Segment Start: Data records
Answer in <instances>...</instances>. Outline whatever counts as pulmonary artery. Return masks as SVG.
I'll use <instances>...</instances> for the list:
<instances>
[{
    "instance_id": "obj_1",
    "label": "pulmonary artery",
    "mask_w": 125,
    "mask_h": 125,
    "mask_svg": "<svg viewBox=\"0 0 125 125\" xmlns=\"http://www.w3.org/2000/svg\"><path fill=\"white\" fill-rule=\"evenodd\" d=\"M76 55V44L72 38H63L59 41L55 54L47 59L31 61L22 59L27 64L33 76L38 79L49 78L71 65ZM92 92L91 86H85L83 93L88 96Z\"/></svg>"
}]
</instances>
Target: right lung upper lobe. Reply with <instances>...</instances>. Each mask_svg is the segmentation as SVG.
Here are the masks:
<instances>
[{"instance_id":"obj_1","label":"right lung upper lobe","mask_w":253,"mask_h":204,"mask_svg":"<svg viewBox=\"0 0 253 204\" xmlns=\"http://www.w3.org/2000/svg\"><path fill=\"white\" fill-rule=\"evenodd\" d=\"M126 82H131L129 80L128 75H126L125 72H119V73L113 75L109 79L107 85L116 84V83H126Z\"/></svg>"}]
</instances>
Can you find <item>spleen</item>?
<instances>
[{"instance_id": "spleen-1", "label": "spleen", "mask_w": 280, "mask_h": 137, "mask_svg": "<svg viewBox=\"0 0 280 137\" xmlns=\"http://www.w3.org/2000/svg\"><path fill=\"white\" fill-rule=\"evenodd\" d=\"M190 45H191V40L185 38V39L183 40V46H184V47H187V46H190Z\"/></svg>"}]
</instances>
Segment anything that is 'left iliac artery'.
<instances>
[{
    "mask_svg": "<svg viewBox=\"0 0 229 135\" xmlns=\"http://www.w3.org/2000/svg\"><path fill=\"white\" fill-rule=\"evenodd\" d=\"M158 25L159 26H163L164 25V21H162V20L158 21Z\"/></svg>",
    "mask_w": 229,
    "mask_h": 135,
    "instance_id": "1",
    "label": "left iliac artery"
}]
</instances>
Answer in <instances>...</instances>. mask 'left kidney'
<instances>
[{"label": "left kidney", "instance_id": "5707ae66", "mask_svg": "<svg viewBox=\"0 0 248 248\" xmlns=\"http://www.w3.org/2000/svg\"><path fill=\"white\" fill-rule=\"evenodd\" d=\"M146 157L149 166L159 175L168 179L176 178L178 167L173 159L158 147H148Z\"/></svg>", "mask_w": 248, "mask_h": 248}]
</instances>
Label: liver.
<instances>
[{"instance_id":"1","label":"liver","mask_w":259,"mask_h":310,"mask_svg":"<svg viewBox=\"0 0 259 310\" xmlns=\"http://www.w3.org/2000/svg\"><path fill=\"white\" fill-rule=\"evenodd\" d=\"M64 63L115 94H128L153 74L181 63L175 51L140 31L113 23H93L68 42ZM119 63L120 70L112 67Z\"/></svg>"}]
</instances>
Segment End: Data records
→ Exercise details: Line by line, transcribe all of the records exactly.

→ Your response:
Answer in <instances>...</instances>. Outline whatever counts as pulmonary artery. Return masks as SVG.
I'll use <instances>...</instances> for the list:
<instances>
[{
    "instance_id": "obj_1",
    "label": "pulmonary artery",
    "mask_w": 125,
    "mask_h": 125,
    "mask_svg": "<svg viewBox=\"0 0 125 125\" xmlns=\"http://www.w3.org/2000/svg\"><path fill=\"white\" fill-rule=\"evenodd\" d=\"M76 55V44L72 38H63L59 41L55 54L47 59L31 61L22 59L27 64L33 76L38 79L49 78L71 65ZM92 92L91 86H85L83 93L88 96Z\"/></svg>"
}]
</instances>
Target: right lung upper lobe. Reply with <instances>...</instances>. Each mask_svg is the segmentation as SVG.
Here are the masks:
<instances>
[{"instance_id":"obj_1","label":"right lung upper lobe","mask_w":253,"mask_h":204,"mask_svg":"<svg viewBox=\"0 0 253 204\" xmlns=\"http://www.w3.org/2000/svg\"><path fill=\"white\" fill-rule=\"evenodd\" d=\"M126 82H131L129 80L128 75H126L125 72H119V73L113 75L109 79L107 85L116 84V83H126Z\"/></svg>"}]
</instances>
Can you find <item>spleen</item>?
<instances>
[{"instance_id": "spleen-1", "label": "spleen", "mask_w": 280, "mask_h": 137, "mask_svg": "<svg viewBox=\"0 0 280 137\" xmlns=\"http://www.w3.org/2000/svg\"><path fill=\"white\" fill-rule=\"evenodd\" d=\"M190 45H191V40L185 38V39L183 40V46H184V47H187V46H190Z\"/></svg>"}]
</instances>
Segment anything that is 'left iliac artery'.
<instances>
[{
    "mask_svg": "<svg viewBox=\"0 0 229 135\" xmlns=\"http://www.w3.org/2000/svg\"><path fill=\"white\" fill-rule=\"evenodd\" d=\"M158 25L159 26H163L164 25V21H162V20L158 21Z\"/></svg>",
    "mask_w": 229,
    "mask_h": 135,
    "instance_id": "1",
    "label": "left iliac artery"
}]
</instances>
Answer in <instances>...</instances>. mask 'left kidney'
<instances>
[{"label": "left kidney", "instance_id": "5707ae66", "mask_svg": "<svg viewBox=\"0 0 248 248\" xmlns=\"http://www.w3.org/2000/svg\"><path fill=\"white\" fill-rule=\"evenodd\" d=\"M146 157L149 166L159 175L168 179L176 178L178 167L173 159L158 147H148Z\"/></svg>", "mask_w": 248, "mask_h": 248}]
</instances>
Label: liver.
<instances>
[{"instance_id":"1","label":"liver","mask_w":259,"mask_h":310,"mask_svg":"<svg viewBox=\"0 0 259 310\" xmlns=\"http://www.w3.org/2000/svg\"><path fill=\"white\" fill-rule=\"evenodd\" d=\"M64 63L115 94H128L153 74L181 63L175 51L140 31L113 23H93L68 42ZM119 63L120 70L112 67Z\"/></svg>"}]
</instances>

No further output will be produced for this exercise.